----- Extracted material -----

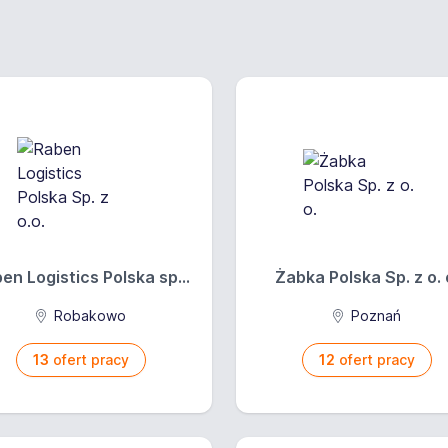
w jakimkolwiek temacie wymienionym powyżej
Luboń/ Komorniki/ Wiry/ Dębiec
en Logistics Polska sp...
Żabka Polska Sp. z o. 
Robakowo
Poznań
eło
13
ofert pracy
12
ofert pracy
odniówki lub do ustalenia
projektów praca od zaraz
żnione od umiejętności i zaangażowania 15-25zł/h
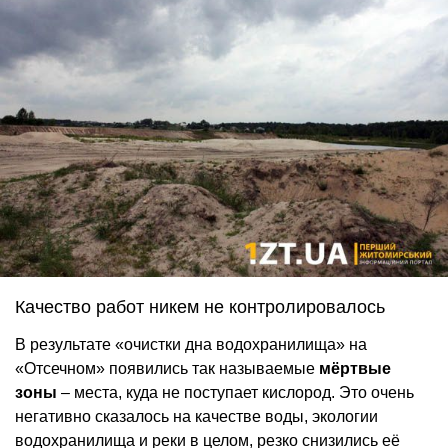
Качество работ никем не контролировалось
В результате «очистки дна водохранилища» на
«Отсечном» появились так называемые
мёртвые
зоны
– места, куда не поступает кислород. Это очень
негативно сказалось на качестве воды, экологии
водохранилища и реки в целом, резко снизились её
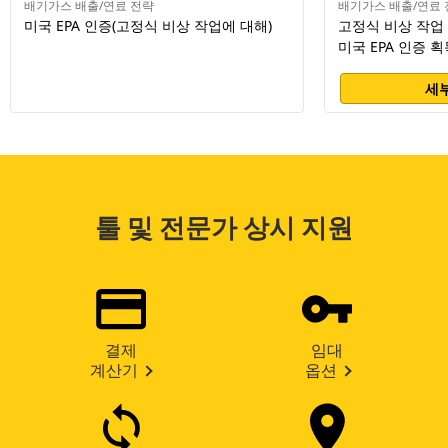
배기가스 배출/연료 전략
배기가스 배출/연료 
미국 EPA 인증(고정식 비상 작업에 대해)
고정식 비상 작업 
미국 EPA 인증 획
세부
툴 및 전문가 상시 지원
결제
임대
계산기
옵션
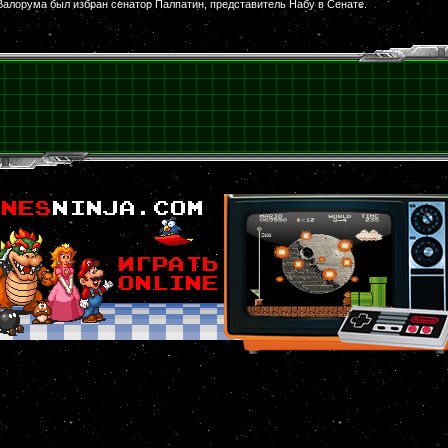
Валорума был избран сенатор Палпатин, представитель Набу в Сенате.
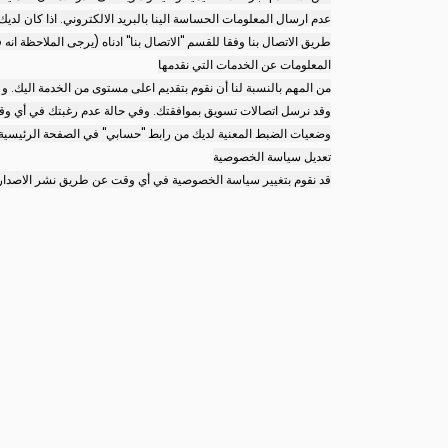
عدم ارسال المعلومات الحساسة الينا بالبريد الالكتروني. اذا كان لد
طريق الاتصال بنا وفقا للقسم "الاتصال بنا" ادناه (يرجى الملاحظة انه
المعلومات عن الخدمات التي نقدمها
من المهم بالنسبة لنا أن نقوم بتقديم اعلى مستوى من الخدمة اليك. 
وقد نرسل اتصالات تسويق بموافقتك. وفي حالة عدم رغبتك في أي وقت 
وضعيات الضبط المعنية لديك من رابط "حسابي" في الصفحة الرئيسية
تعديل سياسة الخصوصية
قد نقوم بتغيير سياسة الخصوصية في أي وقت عن طريق نشر الاصدار 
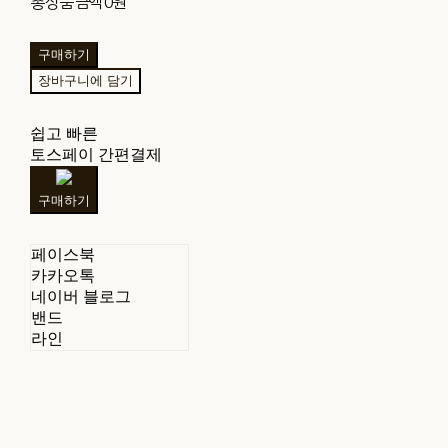
총 상품 금액
0원
구매하기
장바구니에 담기
쉽고 빠른
토스페이 간편결제
구매하기
페이스북
카카오톡
네이버 블로그
밴드
라인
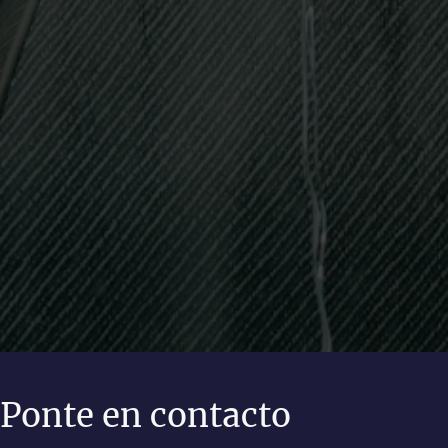
Ponte en contacto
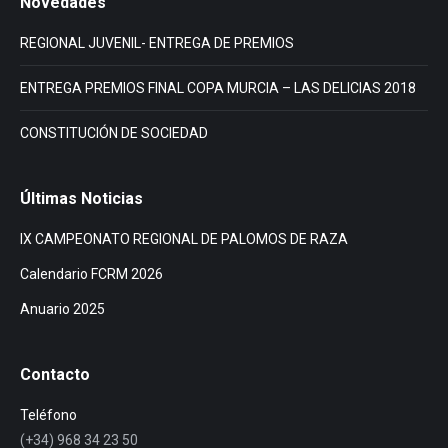
Novedades
REGIONAL JUVENIL- ENTREGA DE PREMIOS
ENTREGA PREMIOS FINAL COPA MURCIA – LAS DELICIAS 2018
CONSTITUCIÓN DE SOCIEDAD
Últimas Noticias
IX CAMPEONATO REGIONAL DE PALOMOS DE RAZA
Calendario FCRM 2026
Anuario 2025
Contacto
Teléfono
(+34) 968 34 23 50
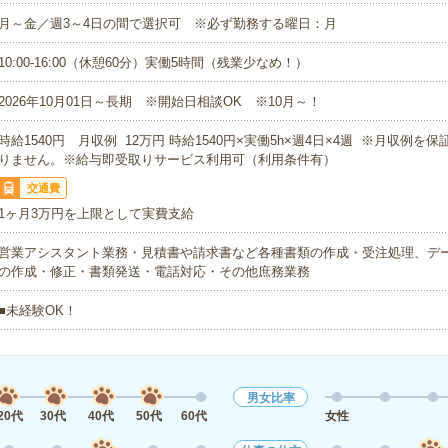
月～金／週3～4日の間で選択可 ※必ず勤務する曜日：月
10:00-16:00（休憩60分）実働5時間（残業少なめ！）
2026年10月01日～長期 ※開始日相談OK ※10月～！
時給1540円 月収例 12万円 時給1540円×実働5h×週4日×4週 ※月収例を
りません。※給与即受取りサービス利用可（利用条件有）
交通費
1ヶ月3万円を上限として実費支給
営業アシスタント業務・見積書や請求書など各種書類の作成・受注処理、デ
の作成・修正・書類発送・電話対応・その他庶務業務
■未経験OK！
男女比率
20代
30代
40代
50代
60代
女性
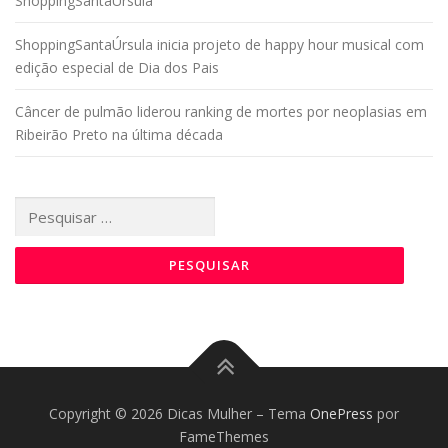
ShoppingSantaÚrsula
ShoppingSantaÚrsula inicia projeto de happy hour musical com
edição especial de Dia dos Pais
Câncer de pulmão liderou ranking de mortes por neoplasias em
Ribeirão Preto na última década
Pesquisar
por:
Copyright © 2026 Dicas Mulher
–
Tema
OnePress
por
FameThemes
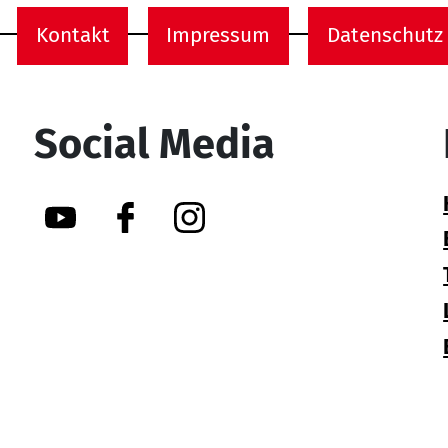
Kontakt
Impressum
Datenschutz
onen
Social Media
YouTube
Facebook
Instagram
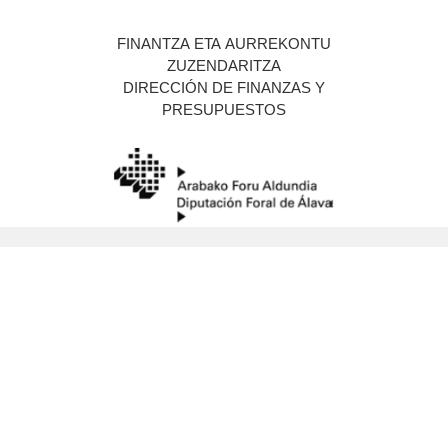
FINANTZA ETA AURREKONTU
ZUZENDARITZA
DIRE
CCIÓN DE FINANZAS Y
PRESUPUESTOS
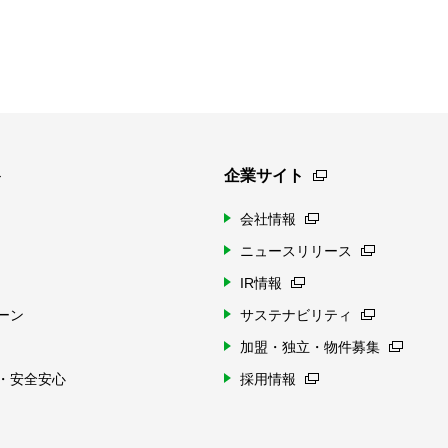
ト
企業サイト
会社情報
ニュースリリース
IR情報
ーン
サステナビリティ
加盟・独立・物件募集
・安全安心
採用情報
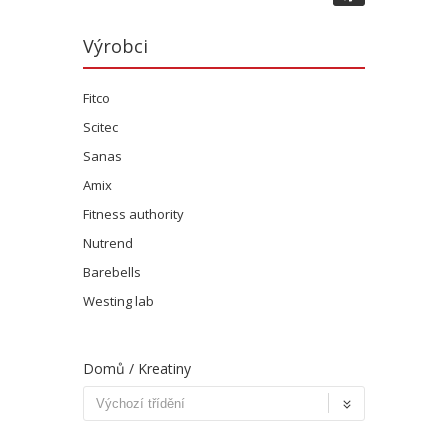
Výrobci
Fitco
Scitec
Sanas
Amix
Fitness authority
Nutrend
Barebells
Westing lab
Domů
/ Kreatiny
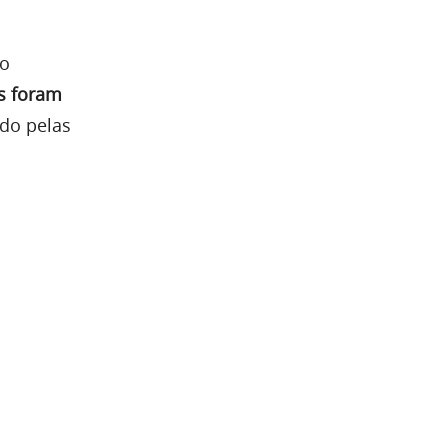
ro
s foram
ido pelas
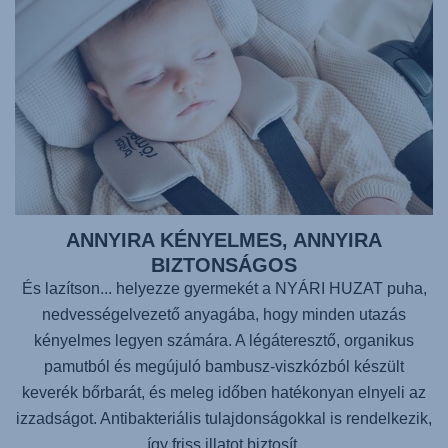
ANNYIRA KÉNYELMES, ANNYIRA
BIZTONSÁGOS
És lazítson... helyezze gyermekét a NYÁRI HUZAT puha,
nedvességelvezető anyagába, hogy minden utazás
kényelmes legyen számára. A légáteresztő, organikus
pamutból és megújuló bambusz-viszkózból készült
keverék bőrbarát, és meleg időben hatékonyan elnyeli az
izzadságot. Antibakteriális tulajdonságokkal is rendelkezik,
így friss illatot biztosít.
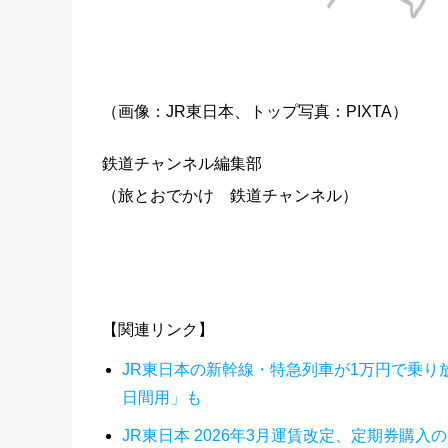
（画像：JR東日本、トップ写真：PIXTA）
鉄道チャンネル編集部
（旅とおでかけ 鉄道チャンネル）
【関連リンク】
JR東日本の新幹線・特急列車が1万円で乗り
日間用」も
JR東日本 2026年3月運賃改定、定期券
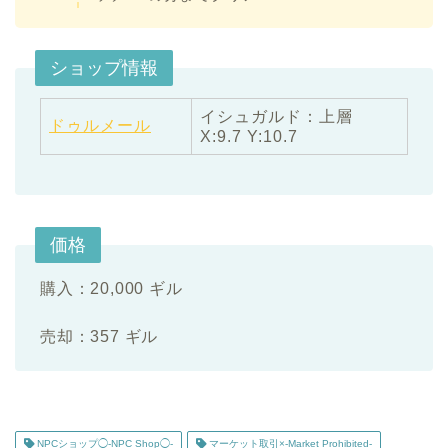
ショップ情報
イシュガルド：上層
ドゥルメール
X:9.7 Y:10.7
価格
購入：20,000 ギル
売却：357 ギル
NPCショップ◯-NPC Shop◯-
マーケット取引×-Market Prohibited-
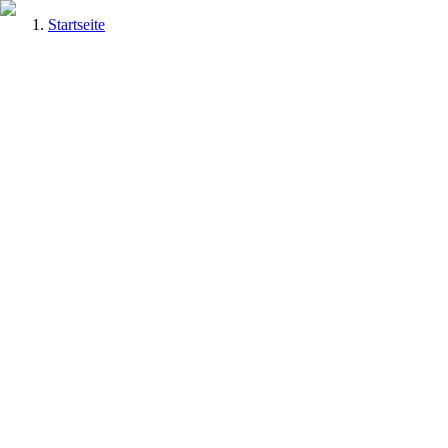
Startseite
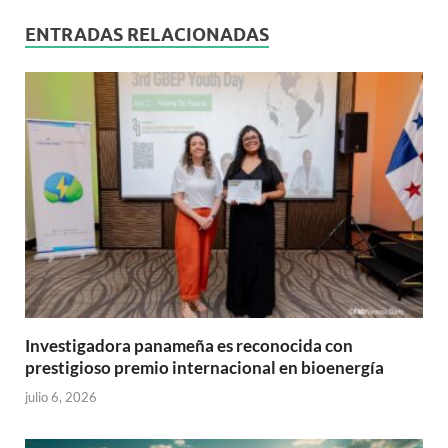
ENTRADAS RELACIONADAS
Investigadora panameña es reconocida con
prestigioso premio internacional en bioenergía
julio 6, 2026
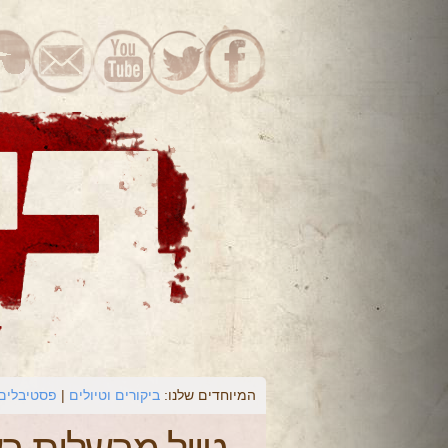
המיוחדים שלנו:
ביקורים וטיולים
פסטיבלים 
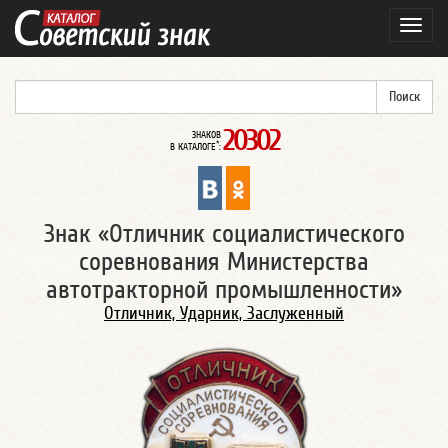
Навиг
20302
ЗНАКОВ
*
В КАТАЛОГЕ
:
Знак «Отличник социалистического
соревнования Министерства
автотракторной промышленности»
Отличник, Ударник, Заслуженный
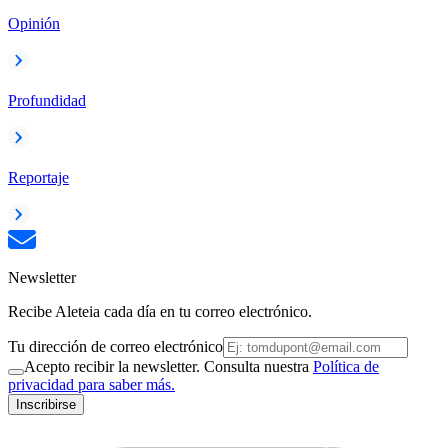
Opinión
Profundidad
Reportaje
Newsletter
Recibe Aleteia cada día en tu correo electrónico.
Tu dirección de correo electrónico
Acepto recibir la newsletter. Consulta nuestra
Política de
privacidad para saber más.
Inscribirse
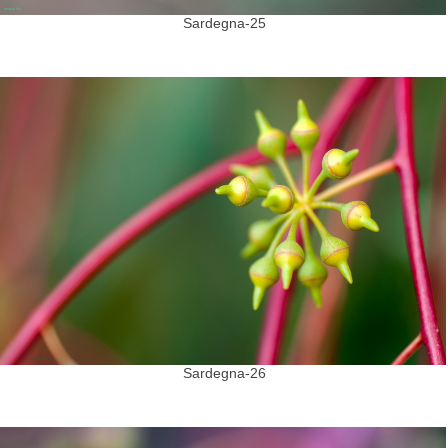
Sardegna-25
Sardegna-26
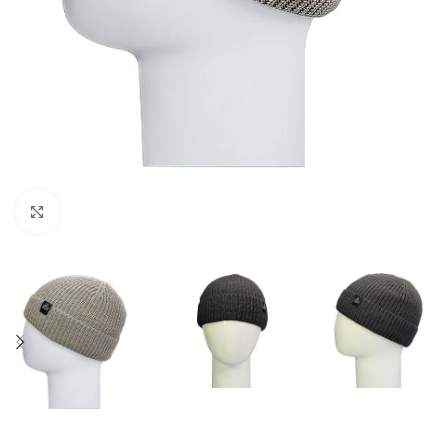
Нажмите, чтобы увеличить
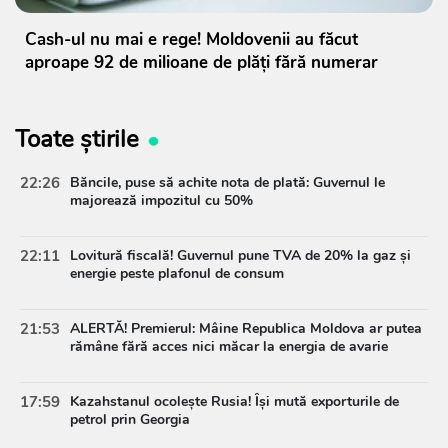
Cash-ul nu mai e rege! Moldovenii au făcut
aproape 92 de milioane de plăți fără numerar
Toate știrile
22:26
Băncile, puse să achite nota de plată: Guvernul le
majorează impozitul cu 50%
22:11
Lovitură fiscală! Guvernul pune TVA de 20% la gaz și
energie peste plafonul de consum
21:53
ALERTĂ! Premierul: Mâine Republica Moldova ar putea
rămâne fără acces nici măcar la energia de avarie
17:59
Kazahstanul ocolește Rusia! Își mută exporturile de
petrol prin Georgia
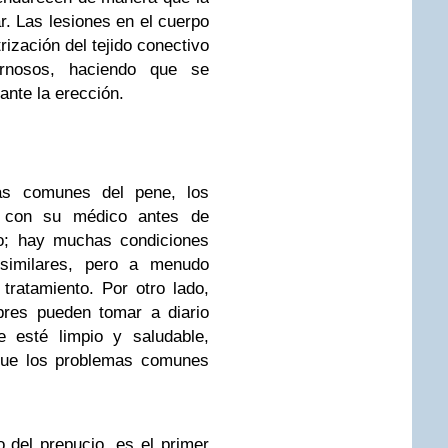
r. Las lesiones en el cuerpo
rización del tejido conectivo
rnosos, haciendo que se
nte la erección.
as comunes del pene, los
 con su médico antes de
nto; hay muchas condiciones
similares, pero a menudo
tratamiento. Por otro lado,
res pueden tomar a diario
 esté limpio y saludable,
 que los problemas comunes
 del prepucio, es el primer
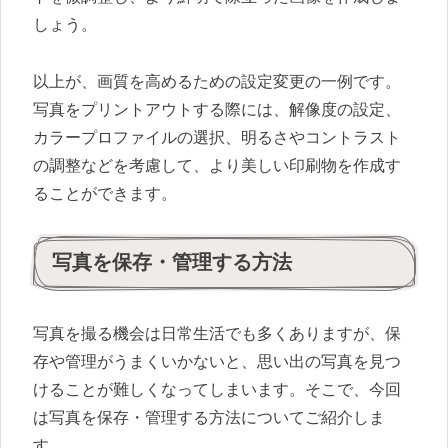
しょう。
以上が、画質を高めるための設定変更の一例です。
写真をプリントアウトする際には、解像度の設定、
カラープロファイルの選択、明るさやコントラスト
の調整などを考慮して、より美しい印刷物を作成す
ることができます。
写真を保存・管理する方法
写真を撮る機会は日常生活でも多くありますが、保
存や管理がうまくいかないと、思い出の写真を見つ
けることが難しくなってしまいます。そこで、今回
は写真を保存・管理する方法についてご紹介しま
す。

-----

What you are asked to do: Ignore the images and quote every line of the listing exactly.

Answer to this problem:
w jakimkolwiek temacie wymienionym powyżej
Luboń/ Komorniki/ Wiry/ Dębiec
en Logistics Polska sp...
Żabka Polska Sp. z o. 
Robakowo
Poznań
eło
13
ofert pracy
12
ofert pracy
odniówki lub do ustalenia
projektów praca od zaraz
żnione od umiejętności i zaangażowania 15-25zł/h
Качество работ никем не контролировалось
В результате «очистки дна водохранилища» на
«Отсечном» появились так называемые
мёртвые
зоны
– места, куда не поступает кислород. Это очень
негативно сказалось на качестве воды, экологии
водохранилища и реки в целом, резко снизились её
배기가스 배출/연료 전략
배기가스 배출/연료 
미국 EPA 인증(고정식 비상 작업에 대해)
고정식 비상 작업 
미국 EPA 인증 획
세부
툴 및 전문가 상시 지원
결제
임대
계산기
옵션
Валорума был избран сенатор Палпатин, представитель Набу в Сенате.
عدم ارسال المعلومات الحساسة الينا بالبريد الالكتروني. اذا كان لد
طريق الاتصال بنا وفقا للقسم "الاتصال بنا" ادناه (يرجى الملاحظة انه
المعلومات عن الخدمات التي نقدمها
من المهم بالنسبة لنا أن نقوم بتقديم اعلى مستوى من الخدمة اليك. 
وقد نرسل اتصالات تسويق بموافقتك. وفي حالة عدم رغبتك في أي وقت 
وضعيات الضبط المعنية لديك من رابط "حسابي" في الصفحة الرئيسية
تعديل سياسة الخصوصية
قد نقوم بتغيير سياسة الخصوصية في أي وقت عن طريق نشر الاصدار 
총 상품 금액
0원
구매하기
장바구니에 담기
쉽고 빠른
토스페이 간편결제
구매하기
페이스북
카카오톡
네이버 블로그
밴드
라인
Ponte en contacto
Novedades
REGIONAL JUVENIL- ENTREGA DE PREMIOS
ENTREGA PREMIOS FINAL COPA MURCIA – LAS DELICIAS 2018
CONSTITUCIÓN DE SOCIEDAD
Últimas Noticias
IX CAMPEONATO REGIONAL DE PALOMOS DE RAZA
Calendario FCRM 2026
Anuario 2025
Contacto
Teléfono
(+34) 968 34 23 50
月～金／週3～4日の間で選択可 ※必ず勤務する曜日：月
10:00-16:00（休憩60分）実働5時間（残業少なめ！）
2026年10月01日～長期 ※開始日相談OK ※10月～！
時給1540円 月収例 12万円 時給1540円×実働5h×週4日×4週 ※月収例を
りません。※給与即受取りサービス利用可（利用条件有）
交通費
1ヶ月3万円を上限として実費支給
営業アシスタント業務・見積書や請求書など各種書類の作成・受注処理、デ
の作成・修正・書類発送・電話対応・その他庶務業務
■未経験OK！
男女比率
20代
30代
40代
50代
60代
女性
ShoppingSantaÚrsula
ShoppingSantaÚrsula inicia projeto de happy hour musical com
edição especial de Dia dos Pais
Câncer de pulmão liderou ranking de mortes por neoplasias em
Ribeirão Preto na última década
Pesquisar
por:
Copyright © 2026 Dicas Mulher
–
Tema
OnePress
por
FameThemes
Kontakt
Impressum
Datenschutz
onen
Social Media
YouTube
Facebook
Instagram
FINANTZA ETA AURREKONTU
ZUZENDARITZA
DIRE
CCIÓN DE FINANZAS Y
PRESUPUESTOS
ト
企業サイト
会社情報
ニュースリリース
IR情報
ーン
サステナビリティ
加盟・独立・物件募集
・安全安心
採用情報
Výrobci
Fitco
Scitec
Sanas
Amix
Fitness authority
Nutrend
Barebells
Westing lab
Domů
/ Kreatiny
ro
s foram
ido pelas
ANNYIRA KÉNYELMES, ANNYIRA
BIZTONSÁGOS
És lazítson... helyezze gyermekét a NYÁRI HUZAT puha,
nedvességelvezető anyagába, hogy minden utazás
kényelmes legyen számára. A légáteresztő, organikus
pamutból és megújuló bambusz-viszkózból készült
keverék bőrbarát, és meleg időben hatékonyan elnyeli az
izzadságot. Antibakteriális tulajdonságokkal is rendelkezik,
így friss illatot biztosít.
（画像：JR東日本、トップ写真：PIXTA）
鉄道チャンネル編集部
（旅とおでかけ 鉄道チャンネル）
【関連リンク】
JR東日本の新幹線・特急列車が1万円で乗り
日間用」も
JR東日本 2026年3月運賃改定、定期券
ショップ情報
イシュガルド：上層
ドゥルメール
X:9.7 Y:10.7
価格
購入：20,000 ギル
売却：357 ギル
NPCショップ◯-NPC Shop◯-
マーケット取引×-Market Prohibited-
Startseite
ENTRADAS RELACIONADAS
Investigadora panameña es reconocida con
prestigioso premio internacional en bioenergía
julio 6, 2026
המיוחדים שלנו:
ביקורים וטיולים
פסטיבלים 
Навиг
20302
ЗНАКОВ
*
В КАТАЛОГЕ
:
Знак «Отличник социалистического
соревнования Министерства
автотракторной промышленности»
Отличник, Ударник, Заслуженный
Opinión
Profundidad
Reportaje
Newsletter
Recibe Aleteia cada día en tu correo electrónico.
Tu dirección de correo electrónico
Acepto recibir la newsletter. Consulta nuestra
Política de
privacidad para saber más.
Inscribirse
Sardegna-25
Sardegna-26
Нажмите, чтобы увеличить
Cash-ul nu mai e rege! Moldovenii au făcut
aproape 92 de milioane de plăți fără numerar
Toate știrile
22:26
Băncile, puse să achite nota de plată: Guvernul le
majorează impozitul cu 50%
22:11
Lovitură fiscală! Guvernul pune TVA de 20% la gaz și
energie peste plafonul de consum
21:53
ALERTĂ! Premierul: Mâine Republica Moldova ar putea
rămâne fără acces nici măcar la energia de avarie
17:59
Kazahstanul ocolește Rusia! Își mută exporturile de
petrol prin Georgia
r. Las lesiones en el cuerpo
rización del tejido conectivo
rnosos, haciendo que se
nte la erección.
as comunes del pene, los
 con su médico antes de
nto; hay muchas condiciones
similares, pero a menudo
tratamiento. Por otro lado,
res pueden tomar a diario
 esté limpio y saludable,
 que los problemas comunes
 del prepucio, es el primer
しょう。
以上が、画質を高めるための設定変更の一例です。
写真をプリントアウトする際には、解像度の設定、
カラープロファイルの選択、明るさやコントラスト
の調整などを考慮して、より美しい印刷物を作成す
ることができます。
写真を保存・管理する方法
写真を撮る機会は日常生活でも多くありますが、保
存や管理がうまくいかないと、思い出の写真を見つ
けることが難しくなってしまいます。そこで、今回
は写真を保存・管理する方法についてご紹介しま
す。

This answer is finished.